The Offeror hereby announces that it
will accept for purchase in accordance with the terms and subject
to the conditions (including the New Financing Condition) set out
in the Tender Offer Memorandum and at the relevant Purchase Price,
all Notes validly Offered for Sale pursuant to the Offers, without
pro-ration, in an aggregate nominal amount of
EUR 454,898,000. The Offeror further announces that the aggregate
nominal amount of each Series validly accepted for purchase (each a
"Series Acceptance Amount")
will be as set out in the table below.
Description
|
ISIN
|
Interpolated Mid-Swap Rate
|
Repurchase Yield
|
Purchase Price
|
Series Acceptance Amount
|
Outstanding Aggregate Nominal Amount
after the Settlement Date
|
EUR 650,000,000 0.500 per cent.

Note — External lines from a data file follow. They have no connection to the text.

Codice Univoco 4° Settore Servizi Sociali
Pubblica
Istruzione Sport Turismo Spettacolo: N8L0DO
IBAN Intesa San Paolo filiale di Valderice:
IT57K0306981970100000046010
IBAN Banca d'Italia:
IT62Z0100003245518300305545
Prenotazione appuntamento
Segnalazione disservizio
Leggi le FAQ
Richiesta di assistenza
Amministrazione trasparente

Notes
due 12 September 2025
|
XS2051494222
|
3.485 per cent.
|
3.485 per cent.
|
96.497 per cent.
|
EUR 230,978,000
|
EUR 419,022,000
|
EUR 1,300,000,000 1.750 per cent.
Notes due 10 March 2026
|
XS1377679961
|
3.317 per cent.
|
3.467 per cent.
|
97.191 per cent.
|
EUR 223,920,000
|
EUR 1,076,080,000
|
Notes purchased by the Offeror pursuant to the Offers will be
cancelled by the Offeror and will not be re-issued or re-sold.

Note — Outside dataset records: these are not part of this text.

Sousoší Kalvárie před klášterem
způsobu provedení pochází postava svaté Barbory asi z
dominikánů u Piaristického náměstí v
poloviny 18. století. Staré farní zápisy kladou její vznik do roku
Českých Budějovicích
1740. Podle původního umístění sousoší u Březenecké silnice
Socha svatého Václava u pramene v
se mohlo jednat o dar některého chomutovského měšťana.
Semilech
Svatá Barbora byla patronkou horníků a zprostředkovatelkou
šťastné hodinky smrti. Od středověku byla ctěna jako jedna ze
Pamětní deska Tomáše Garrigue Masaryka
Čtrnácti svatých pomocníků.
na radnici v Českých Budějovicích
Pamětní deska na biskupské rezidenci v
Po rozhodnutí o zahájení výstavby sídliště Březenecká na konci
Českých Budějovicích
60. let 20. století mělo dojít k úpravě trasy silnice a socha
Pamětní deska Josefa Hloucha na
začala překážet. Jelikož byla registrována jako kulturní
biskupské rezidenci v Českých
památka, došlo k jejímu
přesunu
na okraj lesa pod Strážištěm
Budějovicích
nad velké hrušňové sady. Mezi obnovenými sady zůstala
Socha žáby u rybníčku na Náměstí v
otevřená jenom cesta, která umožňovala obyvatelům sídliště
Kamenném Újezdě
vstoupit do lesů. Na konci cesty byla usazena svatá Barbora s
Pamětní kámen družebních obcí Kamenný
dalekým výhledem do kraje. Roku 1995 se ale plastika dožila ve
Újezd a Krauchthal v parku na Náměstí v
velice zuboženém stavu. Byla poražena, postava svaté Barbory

Notes which have not been validly submitted or validly submitted
but not accepted for purchase pursuant to the Offers will remain
outstanding.
Payment of the Tender Consideration
in respect of the Notes accepted for purchase by the Offeror will
occur on the Settlement Date for the Offers which is expected to be
24 June 2024.
Any requests for information in
relation to the Offers should be directed to the Dealer Managers or
the Tender Agent whose contact details are listed below.
DEALER
MANAGERS
|
Barclays Bank PLC
1 Churchill Place
London E14 5HP
United Kingdom
Telephone: +44 (0) 20 3134
8515
Attn: Liability Management
Group
Email: eu.lm@barclays.com
|
J.P. Morgan Securities plc
25 Bank Street
Canary Wharf
London E14 5JP
United Kingdom
Telephone: +44 207 134
2468
Attn: EMEA Liability Management
Group
Email:
liability_management_EMEA@jpmorgan.com
|
THE TENDER AGENT
|
Kroll Issuer Services Limited
The Shard
32 London Bridge Street
London SE1 9SG
United Kingdom
Tel: +44 20 7704 0880
Attn: David Shilson
Email: bt@is.kroll.com
Website: https://deals.is.kroll.com/bt
|
This announcement is released by
British Telecommunications public limited company and contains
information that qualified or may have qualified as inside
information for the purposes of Article 7 of the Market Abuse
Regulation (EU) 596/2014 as it forms part of United Kingdom
domestic law by virtue of the European Union (Withdrawal) Act 2018,
as amended ("UK MAR"), encompassing
information relating to the Offers, as described above. For the
purposes of UK MAR and the Implementing Technical Standards, this
announcement is made by Andrew Binnie, BT Group Treasury Director
of the Offeror.
DISCLAIMER
This announcement must be read in
conjunction with the Tender Offer Memorandum. This announcement and
the Tender Offer Memorandum contain important information which
should be read carefully before any decision is made with respect
to the Offers. If any Qualifying Holder is in any doubt as to the
contents of this announcement, the Tender Offer Memorandum or the
action it should take, it is recommended to seek its own financial,
legal, regulatory and tax advice, including in respect of any tax
consequences, immediately from its broker, bank manager, solicitor,
accountant or other independent financial, tax or legal
adviser.
The distribution of this announcement
and the Tender Offer Memorandum in certain jurisdictions may be
restricted by law. Persons into whose possession this announcement
and/or the Tender Offer Memorandum comes are required by each of
the Offeror, the Dealer Managers and the Tender Agent to inform
themselves about, and to observe, any such restrictions.